===== Supplied records =====

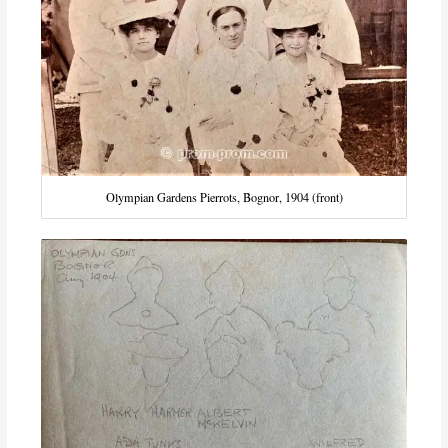
Olympian Gardens Pierrots, Bognor, 1904 (front)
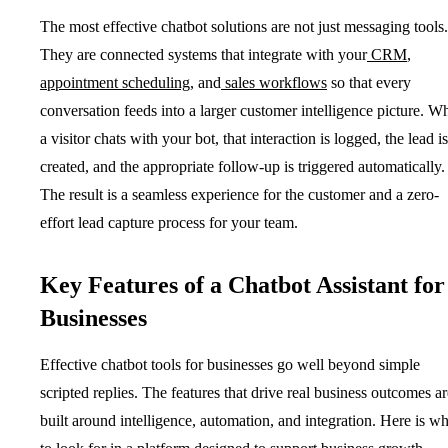
The most effective chatbot solutions are not just messaging tools.
They are connected systems that integrate with your
CRM
,
appointment scheduling
, and
sales workflows
so that every
conversation feeds into a larger customer intelligence picture. W
a visitor chats with your bot, that interaction is logged, the lead is
created, and the appropriate follow-up is triggered automatically.
The result is a seamless experience for the customer and a zero-
effort lead capture process for your team.
Key Features of a Chatbot Assistant for
Businesses
Effective chatbot tools for businesses go well beyond simple
scripted replies. The features that drive real business outcomes ar
built around intelligence, automation, and integration. Here is wh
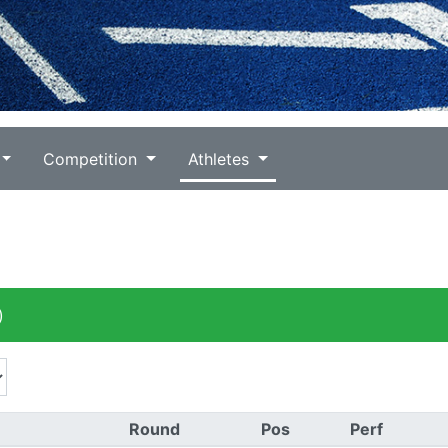
Competition
Athletes
)
Round
Pos
Perf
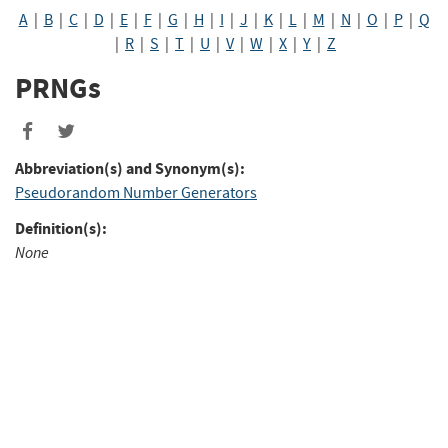
A
|
B
|
C
|
D
|
E
|
F
|
G
|
H
|
I
|
J
|
K
|
L
|
M
|
N
|
O
|
P
|
Q
|
R
|
S
|
T
|
U
|
V
|
W
|
X
|
Y
|
Z
PRNGs
Abbreviation(s) and Synonym(s):
Pseudorandom Number Generators
Definition(s):
None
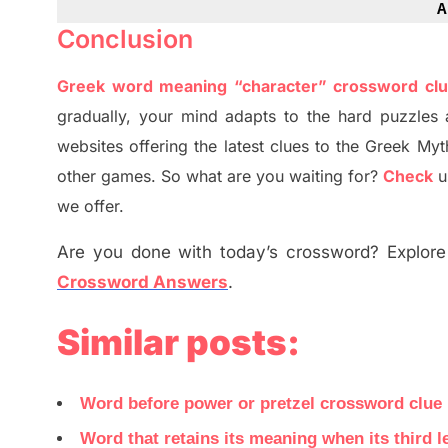
A
Conclusion
Greek word meaning “character” crossword cl
gradually
,
your mind adapt
s
to the hard puzzles 
websites offering
the
latest
clues to the
G
reek Myt
other games. So what are you waiting for
?
C
heck
u
we offer.
Are you done with today’s crossword? Explore 
Crossword Answers
.
Similar posts:
Word before power or pretzel crossword clue
Word that retains its meaning when its third 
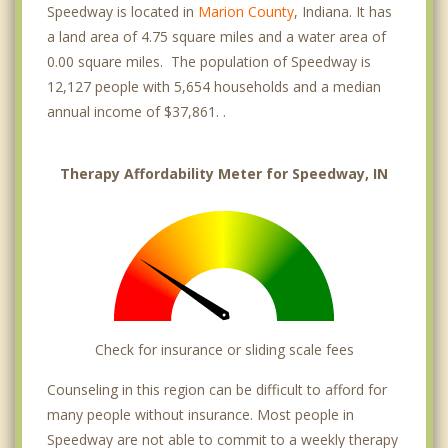
Speedway is located in
Marion County
, Indiana. It has
a land area of 4.75 square miles and a water area of
0.00 square miles. The population of Speedway is
12,127 people with 5,654 households and a median
annual income of $37,861. .
Therapy Affordability Meter for Speedway, IN
Check for insurance or sliding scale fees
Counseling in this region can be difficult to afford for
many people without insurance. Most people in
Speedway are not able to commit to a weekly therapy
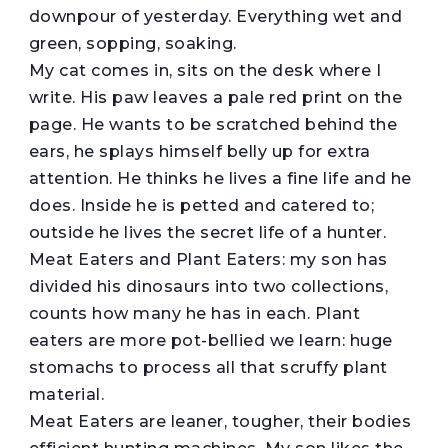
downpour of yesterday. Everything wet and
green, sopping, soaking.
My cat comes in, sits on the desk where I
write. His paw leaves a pale red print on the
page. He wants to be scratched behind the
ears, he splays himself belly up for extra
attention. He thinks he lives a fine life and he
does. Inside he is petted and catered to;
outside he lives the secret life of a hunter.
Meat Eaters and Plant Eaters: my son has
divided his dinosaurs into two collections,
counts how many he has in each. Plant
eaters are more pot-bellied we learn: huge
stomachs to process all that scruffy plant
material.
Meat Eaters are leaner, tougher, their bodies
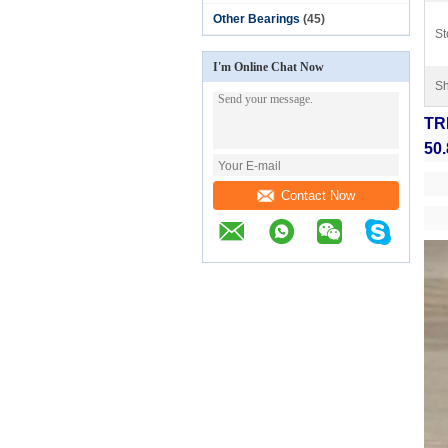
Other Bearings
(45)
St
I'm Online Chat Now
Sh
TRD
50.
Contact Now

=====

▶ Exercise
Set down exactly the lines running from the beginning of the entries above to the line that contains "conversation feeds into", including both, and leave out pictures.

▶ Output for this exercise
Olympian Gardens Pierrots, Bognor, 1904 (front)
The most effective chatbot solutions are not just messaging tools.
They are connected systems that integrate with your
CRM
,
appointment scheduling
, and
sales workflows
so that every
conversation feeds into a larger customer intelligence picture. W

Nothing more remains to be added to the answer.